Bitcoin Falls 10% To $31,977 Retreating From Record Highs
On January 7, the market cap of all cryptocurrencies rose 10 per cent to $1.042 trillion
Bitcoin Price News: Cryptocurrency bitcoin declined 10 per cent on Thursday, January 21, to a 10-day low, retreating further from its peak record highs, amid traders expressing concerns of tighter US regulation. The world's most popular cryptocurrency was last down 10.57 per cent at $31,534. Bitcoin lost nearly a quarter since touching a record $42,000 on January 8, 2021. The drop in prices against the US dollar comes amid growing fears that bitcoin is one of a number of financial market price bubbles. According to traders, concerns over the fact that U.S. President Joe Biden's administration could attempt to regulate cryptocurrencies have also weighed on the sentiment. (Also Read: Bitcoin Gains Over 5%, Touched New Record High Of $41,530 As Bull Run Continues )
During a Senate hearing on Tuesday, January 19, Janet Yellen, Biden's pick to head the US Treasury, expressed concerns that cryptocurrencies could be used to finance illegal activities. "I think many are used, at least in a transactions sense, mainly for illicit financing, and I think we really need to examine ways in which we can curtail their use and make sure that money laundering does not occur through these channels," said the former chair of the U.S. Federal Reserve.

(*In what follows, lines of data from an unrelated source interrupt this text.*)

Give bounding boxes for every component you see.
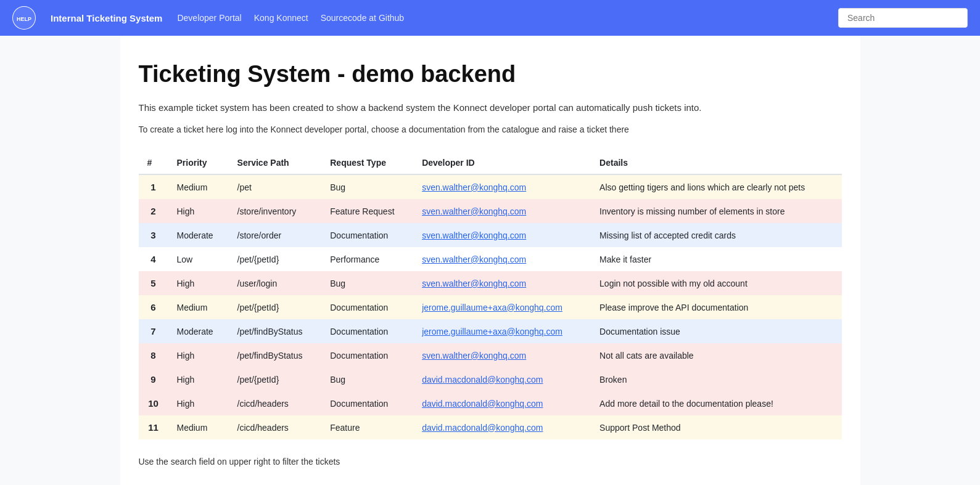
cell-id: 10 [139,391,168,415]
developer-email-link[interactable]: david.macdonald@konghq.com [422,375,543,385]
developer-email-link[interactable]: sven.walther@konghq.com [422,255,526,264]
cell-details: Broken [591,367,841,391]
developer-email-link[interactable]: david.macdonald@konghq.com [422,399,543,409]
cell-priority: Moderate [168,319,229,343]
cell-service-path: /store/inventory [229,199,322,223]
cell-request-type: Documentation [321,343,413,367]
cell-service-path: /pet [229,174,322,199]
col-header-details: Details [591,152,841,174]
cell-developer-id[interactable]: david.macdonald@konghq.com [413,415,591,439]
table-row: 2 High /store/inventory Feature Request … [139,199,842,223]
page-title: Ticketing System - demo backend [139,60,842,89]
table-header: # Priority Service Path Request Type Dev… [139,152,842,174]
cell-request-type: Performance [321,247,413,271]
nav-developer-portal[interactable]: Developer Portal [177,13,241,23]
developer-email-link[interactable]: jerome.guillaume+axa@konghq.com [422,327,562,336]
cell-service-path: /pet/{petId} [229,295,322,319]
cell-details: Please improve the API documentation [591,295,841,319]
table-row: 6 Medium /pet/{petId} Documentation jero… [139,295,842,319]
cell-developer-id[interactable]: david.macdonald@konghq.com [413,391,591,415]
cell-request-type: Documentation [321,295,413,319]
col-header-developer-id: Developer ID [413,152,591,174]
cell-service-path: /pet/{petId} [229,247,322,271]
main-content: Ticketing System - demo backend This exa… [120,36,860,485]
table-row: 7 Moderate /pet/findByStatus Documentati… [139,319,842,343]
cell-id: 7 [139,319,168,343]
table-body: 1 Medium /pet Bug sven.walther@konghq.co… [139,174,842,439]
cell-id: 8 [139,343,168,367]
cell-id: 9 [139,367,168,391]
navbar: HELP Internal Ticketing System Developer… [0,0,980,36]
cell-developer-id[interactable]: sven.walther@konghq.com [413,174,591,199]
cell-priority: Medium [168,415,229,439]
cell-priority: High [168,343,229,367]
cell-developer-id[interactable]: jerome.guillaume+axa@konghq.com [413,295,591,319]
developer-email-link[interactable]: sven.walther@konghq.com [422,351,526,361]
cell-details: Support Post Method [591,415,841,439]
cell-details: Also getting tigers and lions which are … [591,174,841,199]
cell-details: Login not possible with my old account [591,271,841,295]
cell-request-type: Bug [321,174,413,199]
cell-service-path: /cicd/headers [229,391,322,415]
cell-developer-id[interactable]: jerome.guillaume+axa@konghq.com [413,319,591,343]
cell-details: Not all cats are available [591,343,841,367]
table-row: 11 Medium /cicd/headers Feature david.ma… [139,415,842,439]
cell-developer-id[interactable]: sven.walther@konghq.com [413,247,591,271]
cell-priority: Low [168,247,229,271]
cell-developer-id[interactable]: sven.walther@konghq.com [413,223,591,247]
cell-request-type: Feature [321,415,413,439]
cell-request-type: Documentation [321,319,413,343]
cell-developer-id[interactable]: sven.walther@konghq.com [413,199,591,223]
footer-note: Use the search field on upper right to f… [139,457,842,467]
cell-priority: Medium [168,295,229,319]
col-header-id: # [139,152,168,174]
cell-id: 2 [139,199,168,223]
developer-email-link[interactable]: sven.walther@konghq.com [422,182,526,192]
navbar-links: Developer Portal Kong Konnect Sourcecode… [177,13,823,23]
cell-priority: High [168,199,229,223]
cell-id: 5 [139,271,168,295]
cell-service-path: /user/login [229,271,322,295]
table-row: 8 High /pet/findByStatus Documentation s… [139,343,842,367]
cell-priority: Medium [168,174,229,199]
developer-email-link[interactable]: sven.walther@konghq.com [422,230,526,240]
cell-details: Make it faster [591,247,841,271]
cell-id: 6 [139,295,168,319]
cell-details: Add more detail to the documentation ple… [591,391,841,415]
cell-id: 1 [139,174,168,199]
table-row: 3 Moderate /store/order Documentation sv… [139,223,842,247]
cell-id: 3 [139,223,168,247]
cell-priority: Moderate [168,223,229,247]
developer-email-link[interactable]: sven.walther@konghq.com [422,279,526,288]
cell-priority: High [168,367,229,391]
developer-email-link[interactable]: sven.walther@konghq.com [422,206,526,216]
app-logo: HELP [12,6,36,30]
svg-text:HELP: HELP [17,16,31,22]
cell-id: 4 [139,247,168,271]
cell-service-path: /store/order [229,223,322,247]
nav-sourcecode[interactable]: Sourcecode at Github [321,13,404,23]
cell-service-path: /pet/findByStatus [229,343,322,367]
table-row: 10 High /cicd/headers Documentation davi… [139,391,842,415]
table-row: 1 Medium /pet Bug sven.walther@konghq.co… [139,174,842,199]
page-description: This example ticket system has been crea… [139,101,842,115]
navbar-search-container [838,8,968,28]
cell-developer-id[interactable]: sven.walther@konghq.com [413,343,591,367]
cell-request-type: Bug [321,271,413,295]
cell-details: Inventory is missing number of elements … [591,199,841,223]
cell-service-path: /pet/findByStatus [229,319,322,343]
search-input[interactable] [838,8,968,28]
cell-developer-id[interactable]: sven.walther@konghq.com [413,271,591,295]
cell-details: Documentation issue [591,319,841,343]
cell-details: Missing list of accepted credit cards [591,223,841,247]
nav-kong-konnect[interactable]: Kong Konnect [254,13,308,23]
cell-request-type: Documentation [321,223,413,247]
cell-request-type: Feature Request [321,199,413,223]
col-header-priority: Priority [168,152,229,174]
developer-email-link[interactable]: david.macdonald@konghq.com [422,423,543,433]
ticket-table: # Priority Service Path Request Type Dev… [139,152,842,439]
table-row: 5 High /user/login Bug sven.walther@kong… [139,271,842,295]
cell-developer-id[interactable]: david.macdonald@konghq.com [413,367,591,391]
developer-email-link[interactable]: jerome.guillaume+axa@konghq.com [422,303,562,312]
cell-request-type: Bug [321,367,413,391]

Meanwhile, the virtual currency has had a broader bull run since October 2020, ever since US-based online payments firm PayPal allowed its customers to use bitcoin on its network. The cryptocurrency crossed the $30,000 mark for the first time on January 2, 2021, after breaching the $20,000 on December 16, 2020. The bull run was witnessed amid growing investor sentiment due to bitcoin's inflation-hedging qualities and the tendency for quick gains.
On January 7, the total market value of all cryptocurrencies surged above $1 trillion for the first time ever, as prices of bitcoin surged to a record high. Bitcoin climbed more than 900 per cent to $38,655, from $3,850 in March 2020, further rising to the $42,000 mark on January 8. The market cap of all cryptocurrencies had increased 10 per cent to $1.042 trillion, out of which bitcoin accounted for around 69 per cent of the total market capitalisation. Bitcoin had almost quadrupled in value surging exponentially in the past year, after entering the four-digit value for the first time in 2013.
Ever since its launch, bitcoin's journey has been filled with ups and downs as it is still not recognised as legal by many central banks. However, many banks are exploring the possibility to allow the issuance of digital currencies. Unlike a physical currency, bitcoins are created, traded, as well as distributed through a decentralized ledger system known as a blockchain.